Why do you say "not exactly"?  All your comments below are consistent with 
what I wrote.

>  This is what you have to do when dealing with
> media that can be yanked out from under you without warning or veto.  You
> have to run the filesystem with a write-through cache or no cache at all.
> Thus, when you attempt to read, you simply notice there's no media present.
> Throw a dialog, retry.  Is it the same volume ID?  Nope, throw a dialog,
> retry.

Yes, but it's not really a dialog.  That is, Windows does not display a
dialog window or a message box.  Instead it goes to a white-on-blue screen
in text mode (rather resembling the BSOD).  It's sort of a souped-up
version of the old "Abort, retry, or ignore?" message.

> 	If you're uber-studly, all this happens completely inside the
> filesystem, and the app never notices anything odd happened (except perhaps
> by noticing the read() took a long time to complete).
> 
> > With the USB device, things are more interesting.  If you unplug the 
> > device (even while it's not in use), Windows warns you not to do this 
> > without first getting permission by using the "Eject Removable Devices" 
> > button.
> 
> 	What happens if you attempt to continue after this warning without
> replacing the device?

The program continued reading until it exhausted some buffer, then it
stopped exactly as though it had reached end-of-file.  Maybe it got an
error return from the OS and didn't tell me about it, or maybe the file
descriptor was summarily closed.

>  What happens if you put the USB device in a
> *different machine* after doing this?  Is the filesystem consistent?

I don't know, and I don't really care.  With this particular experiment it 
certainly would be consistent, because I wasn't doing any writing, only 
reading.

> > If you try to press that button while a program has a file open 
> > on the device, Windows says that you can't remove the device right now and 
> > advises you to try again later.
> >
> 	Leave it to Micros~1 to fsck up something even this basic.  They're
> trying to use an ungainly UI to fake a media eject request event.  If they
> mounted the USB volume in write-through mode like they were supposed to,
> then you should be able to yank the media any time the activity light is
> off.  Further read/write attempts would notice the media was missing and
> simply generate a "please put that back" dialog.
> 
> 	The fact is, if you have media that can be yanked by the user
> without the OS being able to stop it, then your default option should be to
> mount the filesystem as write-through or uncached, or you risk filesystem
> corruption.  (If the *user* requests full caching with deferred writes, then
> the user takes responsibility for making sure the media doesn't go anywhere
> until its explicitly unmounted.)  You should only enable deferred writes by
> default if you have high confidence that either A) the medium isn't going
> anywhere; or B) you have full eject control, and can properly flush and
> unmount the volume when the user presses Eject.

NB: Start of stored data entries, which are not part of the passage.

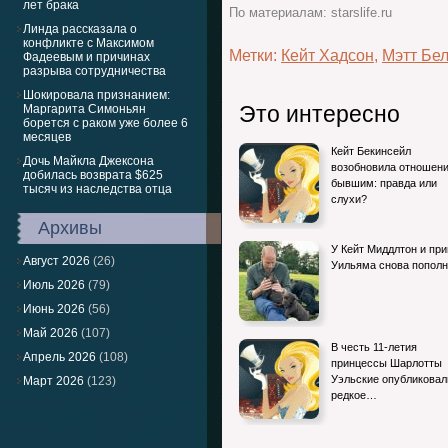
лет брака
По материалам: starslife.ru
Линда рассказала о
конфликте с Максимом
Метки:
Кейт Хадсон
,
Мэтт Бе
Фадеевым и причинах
разрыва сотрудничества
Шокировала признанием:
Это интересно
Маргарита Симоньян
борется с раком уже более 6
месяцев
Кейт Бекинсейл
Дочь Майкла Джексона
возобновила отношени
добилась возврата $625
бывшим: правда или
тысяч из наследства отца
слухи?
Архивы
У Кейт Миддлтон и пр
Август 2026
(26)
Уильяма снова попол
Июль 2026
(79)
Июнь 2026
(56)
Май 2026
(107)
В честь 11-летия
Апрель 2026
(108)
принцессы Шарлотты
Уэльские опубликовал
Март 2026
(123)
редкое…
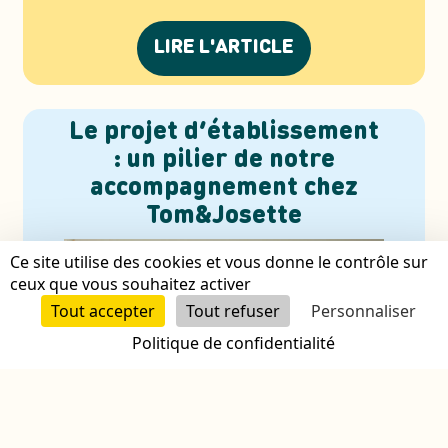
LIRE L'ARTICLE
Le projet d’établissement
: un pilier de notre
accompagnement chez
Tom&Josette
Ce site utilise des cookies et vous donne le contrôle sur
ceux que vous souhaitez activer
Tout accepter
Tout refuser
Personnaliser
Politique de confidentialité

Things aren't that simple.  First, bear in mind that most removable USB
devices used with Windows have VFAT filesystems, which require constant 
updating of the FATs while writing new files.  Next, bear in mind that 
flash memory devices tend to behave very badly when the same sectors are 
written over and over again.  Performance suffers and eventually those 
sectors stop working entirely.

The upshot is that you're much better off caching the metadata updates, at
least for short periods or until a file is closed.  There are messages in
the email archives describing the problems people started to encounter
when the VFAT driver in Linux finally implemented "-o sync" correctly.  
For a good summary look at bug #4882 in the OSDL Bugzilla.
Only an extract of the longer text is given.